I am glad if you’re asking sincerely.
It is because, the Email-chat standard is the only chatting alternative with the potential to communicate seamlessly with billions of existing email accounts.
I keep looking at deltachat because I currently don’t know another freely available “reference implementation”, because the seamless interaction with the email world is a crucial feature, and the early versions clearly realized this and development followed this direction.
I know that implementing seamless fully compatible email interaction and adaption options may seem not that easy, not immediately necessary, or even unfamiliar (NIH), e.g. if looking with a “messenger developing driven focus” rather than at the larger picture.

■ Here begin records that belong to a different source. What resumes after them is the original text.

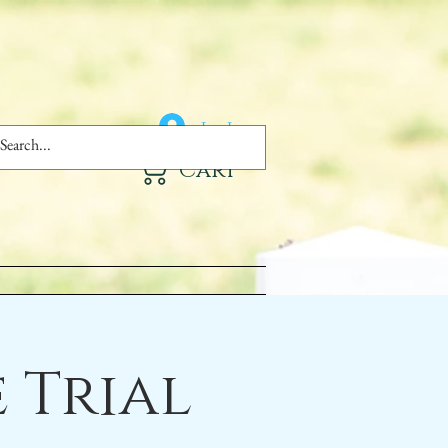
Log In
Cart
 Trial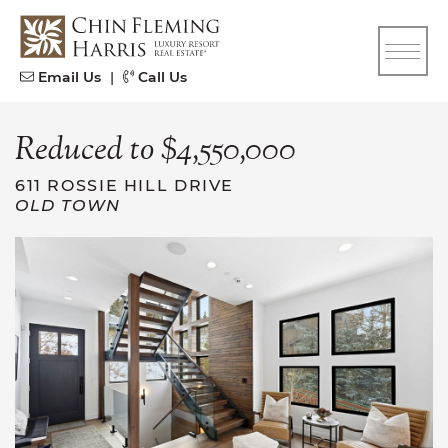
Skip to content
CFH
Email Us
|
Call Us
Reduced to $4,550,000
611 ROSSIE HILL DRIVE
OLD TOWN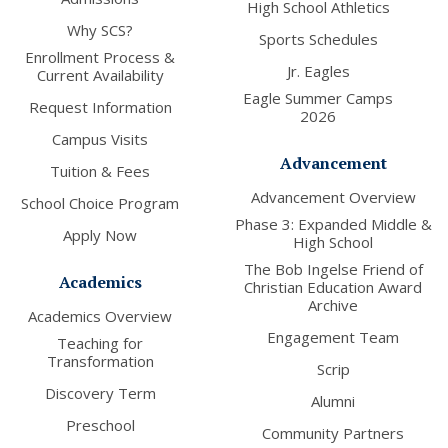
High School Athletics
Why SCS?
Sports Schedules
Enrollment Process &
Jr. Eagles
Current Availability
Eagle Summer Camps
Request Information
2026
Campus Visits
Advancement
Tuition & Fees
Advancement Overview
School Choice Program
Phase 3: Expanded Middle &
Apply Now
High School
The Bob Ingelse Friend of
Academics
Christian Education Award
Archive
Academics Overview
Engagement Team
Teaching for
Transformation
Scrip
Discovery Term
Alumni
Preschool
Community Partners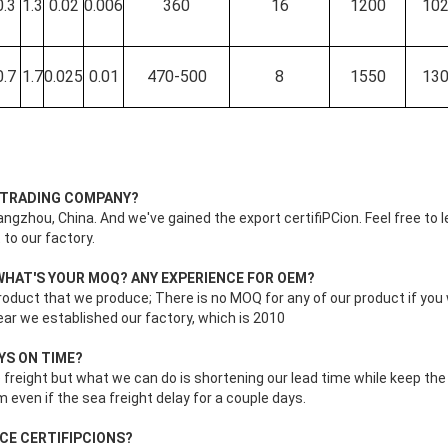
0.3
1.3
0.02
0.006
360
16
1200
10
0.7
1.7
0.025
0.01
470-500
8
1550
13
R TRADING COMPANY?
ngzhou, China. And we've gained the export certifiPCion. Feel free to l
 to our factory.
WHAT'S YOUR MOQ? ANY EXPERIENCE FOR OEM?
oduct that we produce; There is no MOQ for any of our product if yo
ar we established our factory, which is 2010
AYS ON TIME?
freight but what we can do is shortening our lead time while keep the 
m even if the sea freight delay for a couple days.
 CE CERTIFIPCIONS?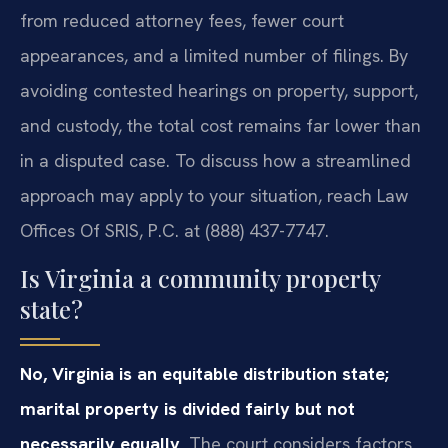
from reduced attorney fees, fewer court
appearances, and a limited number of filings. By
avoiding contested hearings on property, support,
and custody, the total cost remains far lower than
in a disputed case. To discuss how a streamlined
approach may apply to your situation, reach Law
Offices Of SRIS, P.C. at (888) 437-7747.
Is Virginia a community property
state?
No, Virginia is an equitable distribution state;
marital property is divided fairly but not
necessarily equally.
The court considers factors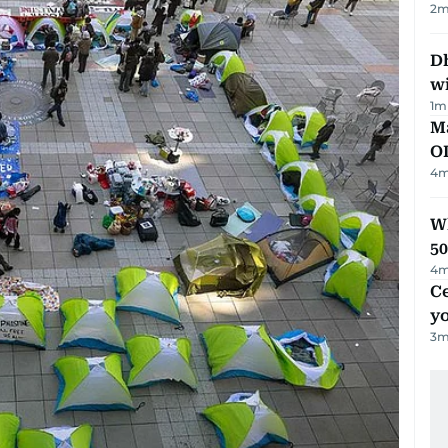
2
m
Dh
w
1
m
Ma
O
4
m
Wh
50
4
m
C
y
3
m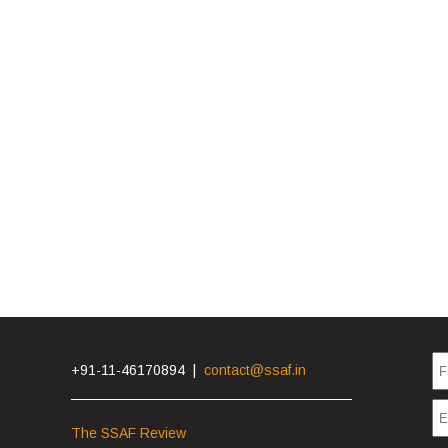
+91-11-46170894 |
contact@ssaf.in
The SSAF Review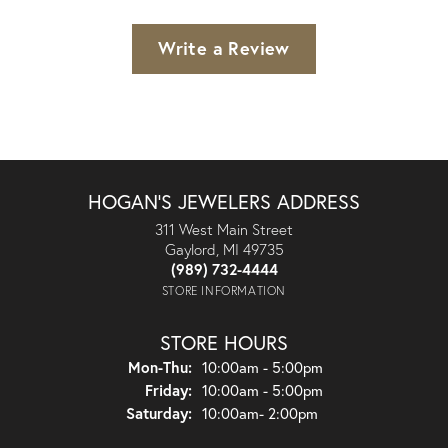
Write a Review
HOGAN'S JEWELERS ADDRESS
311 West Main Street
Gaylord, MI 49735
(989) 732-4444
STORE INFORMATION
STORE HOURS
Monday - Thursday:
Mon-Thu:
10:00am - 5:00pm
Friday:
10:00am - 5:00pm
Saturday:
10:00am- 2:00pm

I also know that solving the seamless-interaction problem isn’t the most straight-forward kind of thing possible to solve in a single iteration for every use-case. But I am sure it is possible, with a moderate amount of work in the wiki, the design, and implementation, it will bring very fruitful results. For that I had started the use-case and imap wiki pages, a place to condense requirements and options into a coherent solution, adding to it whenever a new aspect come up. By now the wki pages provide a really good basis to discuss questions, and come up with simplifications and roadmaps. With the multi IMAP-push already implemented there are actually only a few aspects missing, to have a solution that already covers all the stated requirements.
Wanting to cut down and concentrating efforts is also understandable for the project lead, but a bad thing if this means basic fundamentals are not solved properly. Not really solved fundamental problems and errors behind imagined lines and workarounds will always come up again, just that later-on these type of things tend to get harder to solve and grasp, not only because users don’t see the whole picture if pressed into workaround implementations (missing full email-compatibility, and the smallest optimal set of use-case adaption preferences).

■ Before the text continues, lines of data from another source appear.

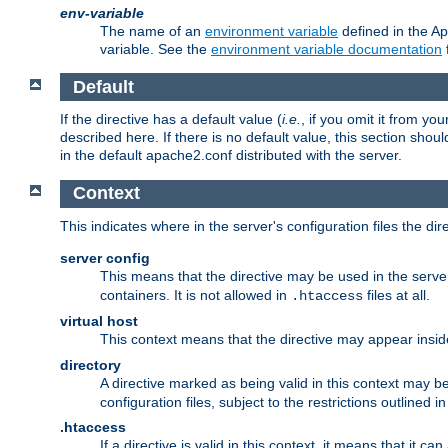
env-variable
The name of an
environment variable
defined in the Ap
variable. See the
environment variable documentation
Default
If the directive has a default value (
i.e.
, if you omit it from yo
described here. If there is no default value, this section shoul
in the default apache2.conf distributed with the server.
Context
This indicates where in the server's configuration files the dir
server config
This means that the directive may be used in the server 
containers. It is not allowed in
files at all.
.htaccess
virtual host
This context means that the directive may appear insi
directory
A directive marked as being valid in this context may b
configuration files, subject to the restrictions outlined i
.htaccess
If a directive is valid in this context, it means that it c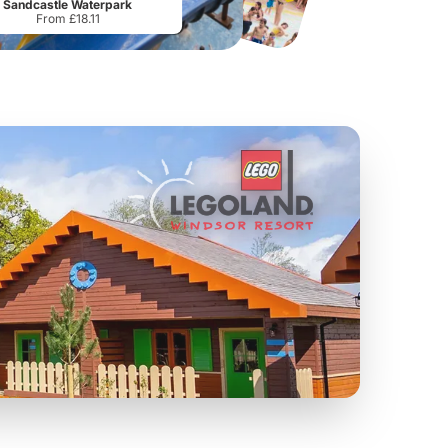
Sandcastle Waterpark
From £18.11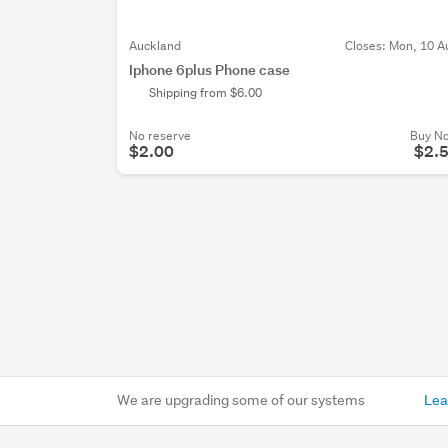
Auckland
Closes:
Mon, 10 A
Iphone 6plus Phone case
Shipping from $6.00
No reserve
Buy N
$2.00
$2.
We are upgrading some of our systems
Lea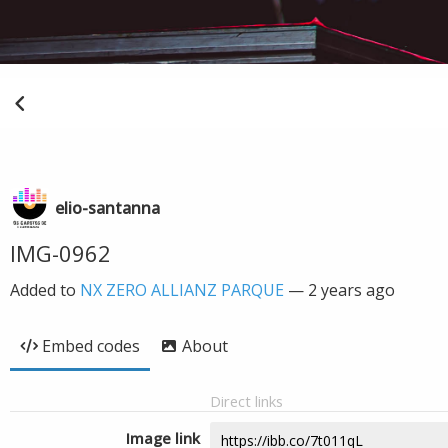
elio-santanna
IMG-0962
Added to
NX ZERO ALLIANZ PARQUE
—
2 years ago
Embed codes
About
Direct links
Image link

The natural absence of the focus on the code and coding work is why regular users sometimes see problematic consequences of some of the development decisions faster than those that have already thought more about it. In the case of the removal of the “invite friends” feature, I only filed the re-enablement issue on github after seening responses in the thread here. I considered the re-enablement a non-controversal issue, a trivial and logical decision to just revert the removal. IMHO the usefulness of the feature simply got overlooked when removing it (better template can help users in reaching out e.g. to existing groups). Who would remove a feature that is of help to users. It actually looks as if it somehow only got removed by mistake, due to a bug report that was actually about deltachat not yet allowing to pass message-sending-intents to new (to-be-created) contacts (https://github.com/deltachat/deltachat-android/issues/429).
You’re right on another thing as well. For everybody that is interested in backwards compatible Email-chat, the current “streamlined contact requests” seems “wrong” (suboptimal). Because having a default max. length value instead, should enable a much better default chatting experience (see this comment). While it also provides full compatibility to receive new short-message chat attempts from known contacts with standard email clients, and reduces the amount of prompts shown to the user. So it is certainly another good small step worth to implement.